**Required work:**
Run through the data and copy out every line that mentions the word "English".

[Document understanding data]
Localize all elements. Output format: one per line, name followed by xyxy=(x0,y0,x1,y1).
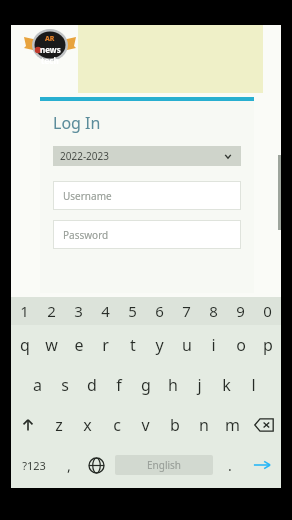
button[interactable]: 3 xyxy=(65,297,92,325)
button[interactable]: 9 xyxy=(227,297,254,325)
staticText: y xyxy=(155,334,164,356)
staticText: c xyxy=(113,414,121,436)
staticText: o xyxy=(236,334,246,356)
staticText: r xyxy=(102,334,109,356)
staticText: 6 xyxy=(155,301,164,321)
staticText: w xyxy=(45,334,58,356)
staticText: j xyxy=(197,374,202,396)
staticText: 3 xyxy=(74,301,83,321)
button[interactable]: Shift xyxy=(11,405,44,445)
staticText: ?123 xyxy=(22,458,46,473)
staticText: s xyxy=(61,374,69,396)
staticText: 0 xyxy=(263,301,272,321)
button[interactable]: p xyxy=(254,325,281,365)
button[interactable]: . xyxy=(217,445,243,485)
staticText: 7 xyxy=(182,301,191,321)
staticText: , xyxy=(67,456,71,475)
button[interactable]: f xyxy=(105,365,132,405)
button[interactable]: d xyxy=(78,365,105,405)
staticText: Password xyxy=(63,228,109,242)
staticText: news xyxy=(40,44,61,55)
button[interactable]: 0 xyxy=(254,297,281,325)
button[interactable]: q xyxy=(11,325,38,365)
staticText: i xyxy=(211,334,216,356)
button[interactable]: z xyxy=(44,405,73,445)
staticText: d xyxy=(87,374,97,396)
staticText: Log In xyxy=(53,112,101,134)
button[interactable]: Password xyxy=(53,220,241,249)
staticText: 2022-2023 xyxy=(60,149,223,163)
button[interactable]: b xyxy=(160,405,189,445)
button[interactable]: Change language xyxy=(82,445,111,485)
staticText: 5 xyxy=(128,301,137,321)
button[interactable]: y xyxy=(146,325,173,365)
staticText: English xyxy=(147,458,182,472)
staticText: b xyxy=(170,414,180,436)
button[interactable]: m xyxy=(218,405,247,445)
staticText: p xyxy=(263,334,273,356)
button[interactable]: u xyxy=(173,325,200,365)
staticText: q xyxy=(20,334,30,356)
staticText: v xyxy=(141,414,150,436)
button[interactable]: n xyxy=(189,405,218,445)
button[interactable]: Enter xyxy=(243,445,281,485)
button[interactable]: l xyxy=(240,365,267,405)
staticText: e xyxy=(74,334,84,356)
button[interactable]: ?123 xyxy=(11,445,56,485)
button[interactable]: Username xyxy=(53,181,241,210)
staticText: AR xyxy=(45,34,55,44)
button[interactable]: Backspace xyxy=(247,405,281,445)
button[interactable]: c xyxy=(102,405,131,445)
staticText: t xyxy=(130,334,136,356)
staticText: 4 xyxy=(101,301,110,321)
button[interactable]: v xyxy=(131,405,160,445)
staticText: l xyxy=(251,374,256,396)
staticText: 9 xyxy=(236,301,245,321)
staticText: u xyxy=(182,334,192,356)
button[interactable]: 7 xyxy=(173,297,200,325)
staticText: k xyxy=(222,374,231,396)
button[interactable]: , xyxy=(56,445,82,485)
other: AR News N Tech logo xyxy=(24,25,76,65)
button[interactable]: k xyxy=(213,365,240,405)
button[interactable]: h xyxy=(159,365,186,405)
button[interactable]: o xyxy=(227,325,254,365)
button[interactable]: r xyxy=(92,325,119,365)
staticText: h xyxy=(168,374,178,396)
button[interactable]: e xyxy=(65,325,92,365)
staticText: z xyxy=(55,414,63,436)
button[interactable]: 5 xyxy=(119,297,146,325)
button[interactable]: i xyxy=(200,325,227,365)
staticText: n xyxy=(199,414,209,436)
button[interactable]: 8 xyxy=(200,297,227,325)
staticText: 8 xyxy=(209,301,218,321)
button[interactable]: s xyxy=(51,365,78,405)
staticText: x xyxy=(83,414,92,436)
button[interactable]: 6 xyxy=(146,297,173,325)
button[interactable]: 2 xyxy=(38,297,65,325)
staticText: tech xyxy=(41,55,59,65)
button[interactable]: 4 xyxy=(92,297,119,325)
button[interactable]: j xyxy=(186,365,213,405)
button[interactable]: 1 xyxy=(11,297,38,325)
staticText: g xyxy=(141,374,151,396)
button[interactable]: x xyxy=(73,405,102,445)
staticText: f xyxy=(116,374,122,396)
button[interactable]: w xyxy=(38,325,65,365)
button[interactable]: English xyxy=(115,455,213,475)
button[interactable]: t xyxy=(119,325,146,365)
staticText: 1 xyxy=(20,301,29,321)
staticText: . xyxy=(228,456,232,475)
staticText: a xyxy=(33,374,42,396)
staticText: Username xyxy=(63,189,112,203)
button[interactable]: a xyxy=(24,365,51,405)
staticText: m xyxy=(225,414,240,436)
staticText: 2 xyxy=(47,301,56,321)
button[interactable]: g xyxy=(132,365,159,405)
button[interactable]: 2022-2023 xyxy=(53,146,241,166)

**Solution to this task:**
staticText: English xyxy=(147,458,182,472)
button[interactable]: English xyxy=(115,455,213,475)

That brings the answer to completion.